Suppose that you have a quasiconformal mapping $f:D\rightarrow D$ from the open disk to the open disk. Is it true that f always admits an extension $\tilde f:\bar D\rightarrow\bar D$ from the closed disk to the closed disk such that its restriction to the disk boundary is a homeomorphism that is differentiable almost everywhere?

If we assume that the dilatation $\mu = \bar\partial f/\partial f$ is $C^{\infty}$ in $D$, then an old theorem of Gauss implies that $f$ is a disk diffeomorphism. What can we say about the extension of $f$ to the boundary in this case? Does it extend to a circle diffeomorphism? Is it $C^{\infty}$?

Answer 1

To get it off the "unanswered list":

1. Every quasiconformal (qc) map of the open unit disk $D\subset \mathbb C$ to itself extends to a homeomorphism of the closed disk. You can find a proof of this in most textbook on quasiconformal maps. For instance, on page 48 in

Ahlfors, Lars V., Lectures on quasiconformal mappings. With additional chapters by C. J. Earle and I. Kra, M. Shishikura and J. H. Hubbard, University Lecture Series 38. Providence, RI: American Mathematical Society (AMS) (ISBN 0-8218-3644-7/pbk). viii, 162 p. (2006). ZBL1103.30001.
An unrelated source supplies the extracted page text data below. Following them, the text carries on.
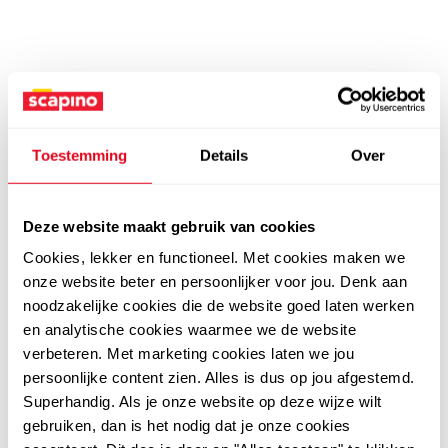
Toestemming
Details
Over
Deze website maakt gebruik van cookies
Cookies, lekker en functioneel. Met cookies maken we
onze website beter en persoonlijker voor jou. Denk aan
noodzakelijke cookies die de website goed laten werken
en analytische cookies waarmee we de website
verbeteren. Met marketing cookies laten we jou
persoonlijke content zien. Alles is dus op jou afgestemd.
Superhandig. Als je onze website op deze wijze wilt
gebruiken, dan is het nodig dat je onze cookies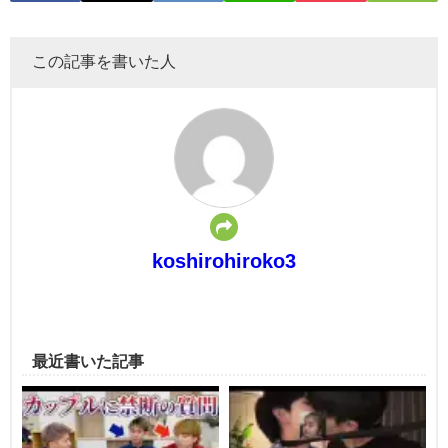
この記事を書いた人
koshirohiroko3
最近書いた記事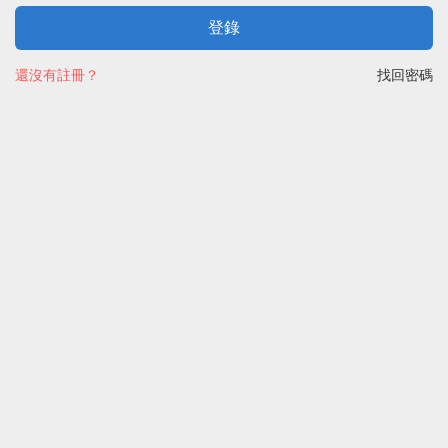
登錄
還沒有註冊？
找回密碼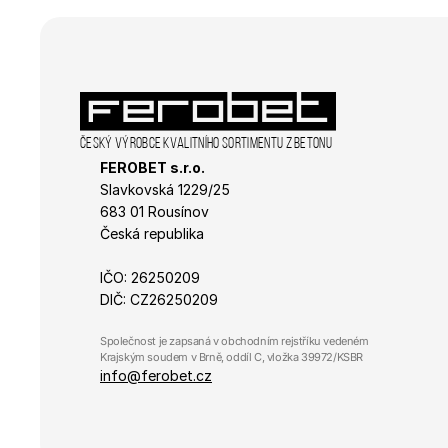
_gcl_au
Český výrobce kvalitního sortimentu z betonu
FEROBET s.r.o.
Slavkovská 1229/25 
683 01 Rousínov
Česká republika
IČO: 26250209
DIČ: CZ26250209
Společnost je zapsaná v obchodním rejstříku vedeném 
Krajským soudem v Brně, oddíl C, vložka 39972/KSBR
info@ferobet.cz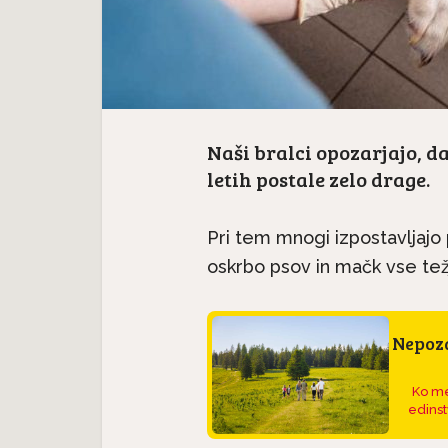
Naši bralci opozarjajo, d
letih postale zelo drage.
Pri tem mnogi izpostavljaj
oskrbo psov in mačk vse težj
Nepoza
Ko me
edinst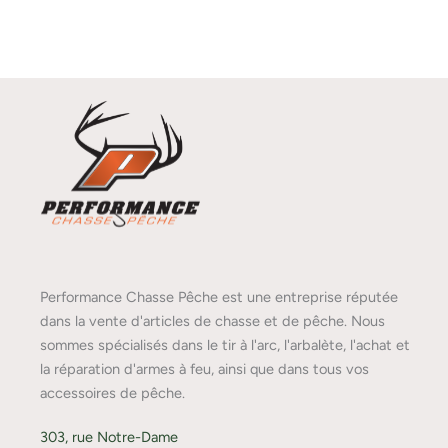
Performance Chasse Pêche est une entreprise réputée
dans la vente d'articles de chasse et de pêche. Nous
sommes spécialisés dans le tir à l'arc, l'arbalète, l'achat et
la réparation d'armes à feu, ainsi que dans tous vos
accessoires de pêche.
303, rue Notre-Dame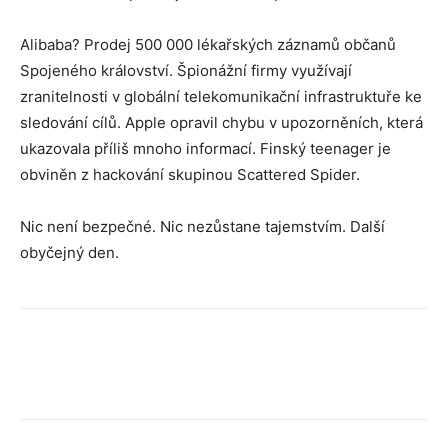
Alibaba? Prodej 500 000 lékařských záznamů občanů
Spojeného království. Špionážní firmy využívají
zranitelnosti v globální telekomunikační infrastruktuře ke
sledování cílů. Apple opravil chybu v upozorněních, která
ukazovala příliš mnoho informací. Finský teenager je
obviněn z hackování skupinou Scattered Spider.
Nic není bezpečné. Nic nezůstane tajemstvím. Další
obyčejný den.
One can also derive it from the harder existence theorem on solvability of the Beltrami equation (extend the Beltrami differential to the open exterior disk $S^2\setminus cl(D)$ by inversion, and solve the corresponding Beltrami equation on $S^2$).

The same extension result holds in higher dimensions (where the Beltrami equation is overdetermined), even for maps of open subsets which are interiors of closed topological balls in $\mathbb R^n$, see for instance in:

Väisälä, Jussi, Lectures on (n)-dimensional quasiconformal mappings, Lecture Notes in Mathematics 229. Berlin-Heidelberg-New York: Springer-Verlag. XIV, 144 p. (1971). ZBL0221.30031.

It is known that the boundary maps of quasiconformal maps $D\to D$ are exactly the quasisymmetric (quasimoebius) maps of the unit circle (this is due to Ahlfors and Beurling):

Beurling, Arne; Ahlfors, Lars V., The boundary correspondence under quasiconformal mappings, Acta Math. 96, 125-142 (1956). ZBL0072.29602.

2. On the other hand, if $f: D\to D$ is a qc $C^\infty$-diffeomorphism, the boundary map $S^1\to S^1$ need not even be absolutely continuous (it can send zero 1-dimensional measure sets to positive measure sets). This is what happens when you take a (quasiconformal) diffeomorphism between two compact hyperbolic surfaces, lift it to a qc diffeomorphism of $D$ and then extend to the boundary: Unless the original map is isotopic to a conformal map, the boundary extension is not absolutely continuous.

3. On yet another hand, every monotonic continuous map $\mathbb R\to \mathbb R$ is differentiable almost everywhere (but it can have zero derivative almost everywhere). Hence, boundary maps of qc homeomorphisms of $D$ are differentiable almost everywhere.